I continue hitting Hoover twice a week on my Kayak and for the most part been catching alot of Catfish (been trying to find Saugeyes but keep finding schools of Crappies and Catfish). Today (8/22) headed out from 0930-1300ET with winds from 5-9mph, Water Temps from 76-80F, and Air Temps were from 65-75F.

While I was setting up some last items in my Kayak at the beach side before launching, I happen to watch a beautiful Bald Eagle glide in front of me and dive down to catch a topwater fish then fly away. I took some mobile pics but impossible to capture it since it happen so fast. I have seen it before but this time watching it so close it just made my morning that much better. I could almost hear the Pledge of Allegiance of the United States of America whispering in the air.

Back to fishing business. I had been viewing some schools of fish several times on my scouting ventures.
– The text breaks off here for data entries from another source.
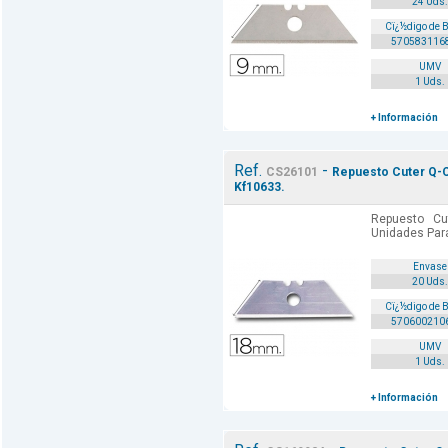
24 Uds.
Cï¿½digo de 
570583116
UMV
1 Uds.
+ Información
Ref.
-
CS26101
Repuesto Cuter Q-C
Kf10633.
Repuesto Cu
Unidades Para
Envase
20 Uds.
Cï¿½digo de 
570600210
UMV
1 Uds.
+ Información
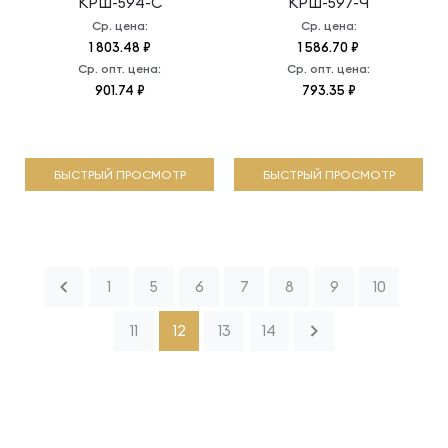
КРШ-594-С
КРШ-597-Ч
Ср. цена:
Ср. цена:
1 803.48 ₽
1 586.70 ₽
Ср. опт. цена:
Ср. опт. цена:
901.74 ₽
793.35 ₽
БЫСТРЫЙ ПРОСМОТР
БЫСТРЫЙ ПРОСМОТР
1
5
6
7
8
9
10
11
12
13
14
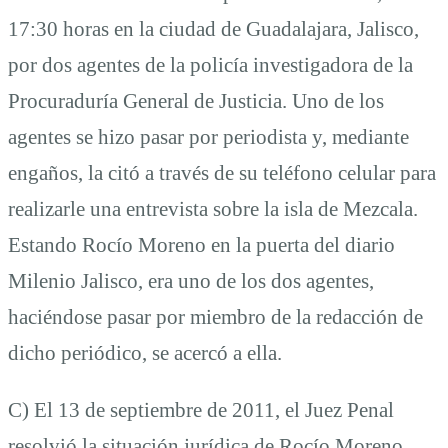
17:30 horas en la ciudad de Guadalajara, Jalisco,
por dos agentes de la policía investigadora de la
Procuraduría General de Justicia. Uno de los
agentes se hizo pasar por periodista y, mediante
engaños, la citó a través de su teléfono celular para
realizarle una entrevista sobre la isla de Mezcala.
Estando Rocío Moreno en la puerta del diario
Milenio Jalisco, era uno de los dos agentes,
haciéndose pasar por miembro de la redacción de
dicho periódico, se acercó a ella.
C) El 13 de septiembre de 2011, el Juez Penal
resolvió la situación jurídica de Rocío Moreno,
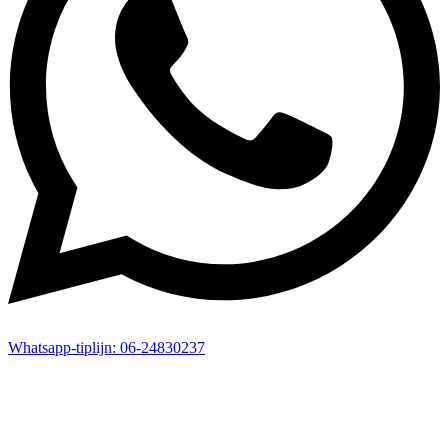
Whatsapp-
tiplijn:
06-24830237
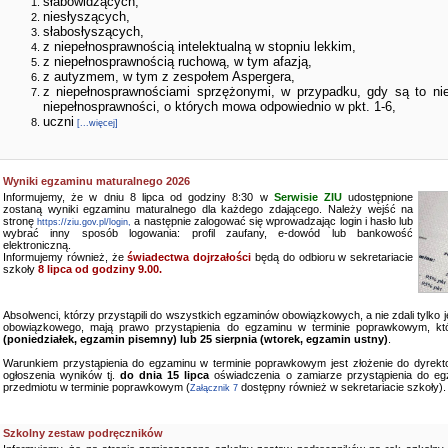
słabowidzących,
niesłyszących,
słabosłyszących,
z niepełnosprawnością intelektualną w stopniu lekkim,
z niepełnosprawnością ruchową, w tym afazją,
z autyzmem, w tym z zespołem Aspergera,
z niepełnosprawnościami sprzężonymi, w przypadku, gdy są to ni
niepełnosprawności, o których mowa odpowiednio w pkt. 1-6,
uczni
[...więcej]
Wyniki egzaminu maturalnego 2026
Informujemy, że w dniu 8 lipca od godziny 8:30 w
Serwisie ZIU
udostępnione
zostaną wyniki egzaminu maturalnego dla każdego zdającego. Należy wejść na
stronę
a następnie zalogować się wprowadzając login i hasło lub
https://ziu.gov.pl/login,
wybrać inny sposób logowania: profil zaufany, e-dowód lub bankowość
elektroniczną.
Informujemy również, że
świadectwa dojrzałości
będą do odbioru w sekretariacie
szkoły
8 lipca od godziny 9.00.
Absolwenci, którzy przystąpili do wszystkich egzaminów obowiązkowych, a nie zdali tylko
obowiązkowego, mają prawo przystąpienia do egzaminu w terminie poprawkowym, kt
(poniedziałek, egzamin pisemny) lub 25 sierpnia (wtorek, egzamin ustny)
.
Warunkiem przystąpienia do egzaminu w terminie poprawkowym jest złożenie do dyrekto
ogłoszenia wyników tj.
do dnia 15 lipca
oświadczenia o zamiarze przystąpienia do e
przedmiotu w terminie poprawkowym (
dostępny również w sekretariacie szkoły).
Załącznik 7
Szkolny zestaw podręczników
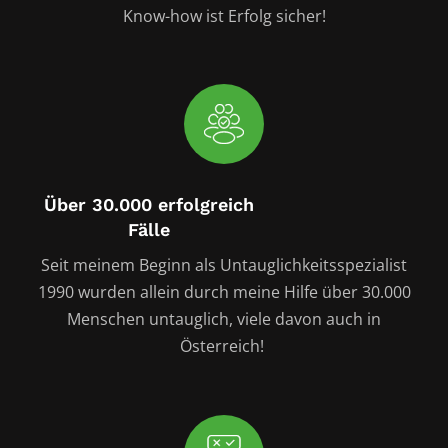
Know-how ist Erfolg sicher!
Über 30.000 erfolgreich
Fälle
Seit meinem Beginn als Untauglichkeitsspezialist
1990 wurden allein durch meine Hilfe über 30.000
Menschen untauglich, viele davon auch in
Österreich!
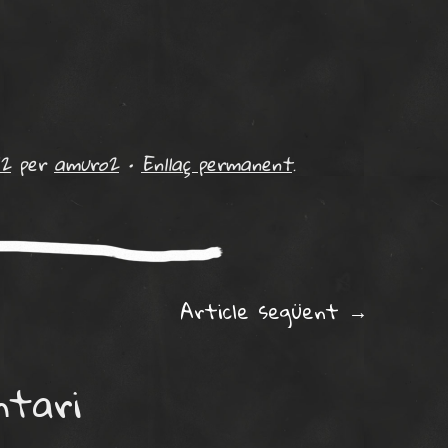
12
per
amuro2
•
Enllaç permanent
.
ation
Article següent
→
ntari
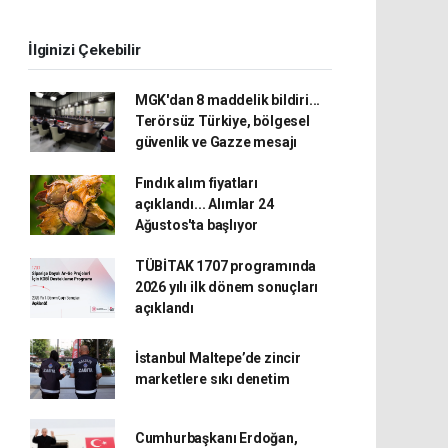
İlginizi Çekebilir
MGK'dan 8 maddelik bildiri...
Terörsüz Türkiye, bölgesel
güvenlik ve Gazze mesajı
Fındık alım fiyatları
açıklandı... Alımlar 24
Ağustos'ta başlıyor
TÜBİTAK 1707 programında
2026 yılı ilk dönem sonuçları
açıklandı
İstanbul Maltepe’de zincir
marketlere sıkı denetim
Cumhurbaşkanı Erdoğan,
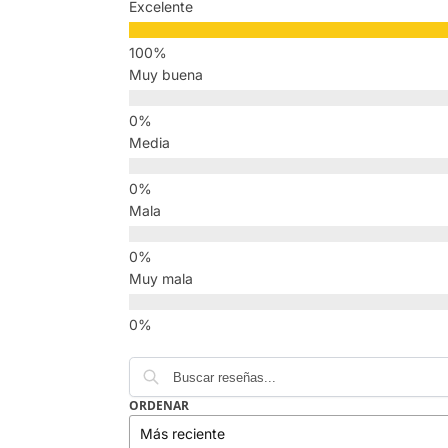
Excelente
Muy buena
Media
Mala
Muy mala
ORDENAR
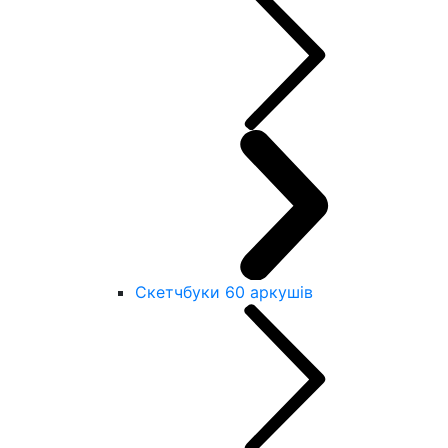
Скетчбуки 60 аркушів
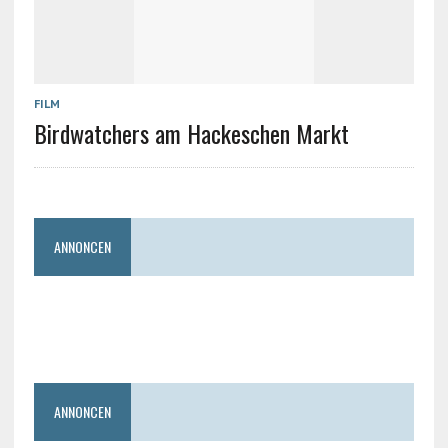
FILM
Birdwatchers am Hackeschen Markt
ANNONCEN
ANNONCEN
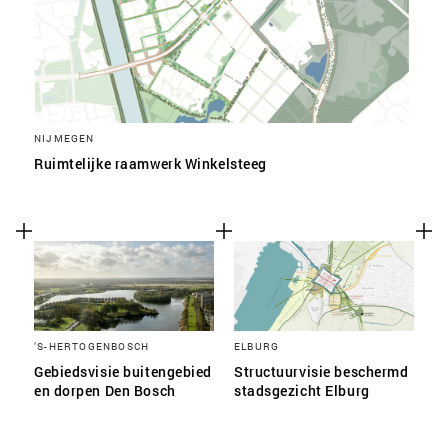
NIJMEGEN
Ruimtelijke raamwerk Winkelsteeg
‘S-HERTOGENBOSCH
ELBURG
Gebiedsvisie buitengebied
Structuurvisie beschermd
en dorpen Den Bosch
stadsgezicht Elburg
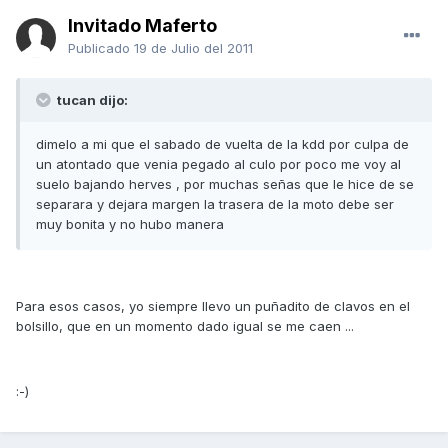
Invitado Maferto
Publicado
19 de Julio del 2011
tucan dijo:
dimelo a mi que el sabado de vuelta de la kdd por culpa de
un atontado que venia pegado al culo por poco me voy al
suelo bajando herves , por muchas señas que le hice de se
separara y dejara margen la trasera de la moto debe ser
muy bonita y no hubo manera
Para esos casos, yo siempre llevo un puñadito de clavos en el
bolsillo, que en un momento dado igual se me caen ...
:-)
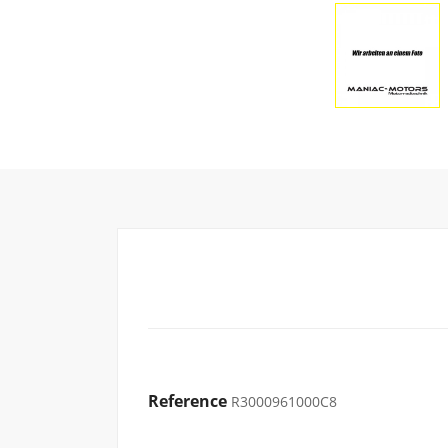
Reference
R3000961000C8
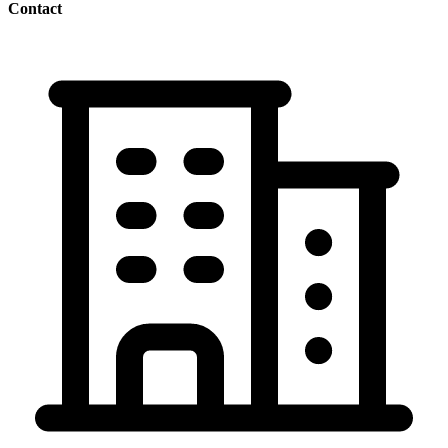
Contact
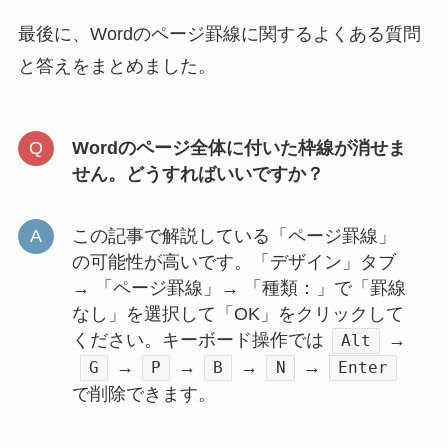
最後に、Wordのページ罫線に関するよくある質問
と答えをまとめました。
Wordのページ全体に付いた枠線が消せま
せん。どうすればいいですか？
この記事で解説している「ページ罫線」
の可能性が高いです。「デザイン」タブ
→ 「ページ罫線」→ 「種類：」で「罫線
なし」を選択して「OK」をクリックして
ください。キーボード操作では
→
Alt
→
→
→
→
G
P
B
N
Enter
で削除できます。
I plotted some points on my mobile map and took to one of the spots ~38FOW. I used 2 rigs: UltraLight Rod/Reel rig with tandem 1/16 jig head on minnows and Medium-Light rig with bobber. I was marking fish from ~5-10FOW and ~18-23FOW. I set the bobber rig to drop at 20FOW while I was casting my UltraLight to hit the shallower fish. To my surprise I was catching Crappies on the deep end (bobber rig) and Catfish on the top portion slowly reeling in the jigheads/minnow with rod at about 10 o'clock position.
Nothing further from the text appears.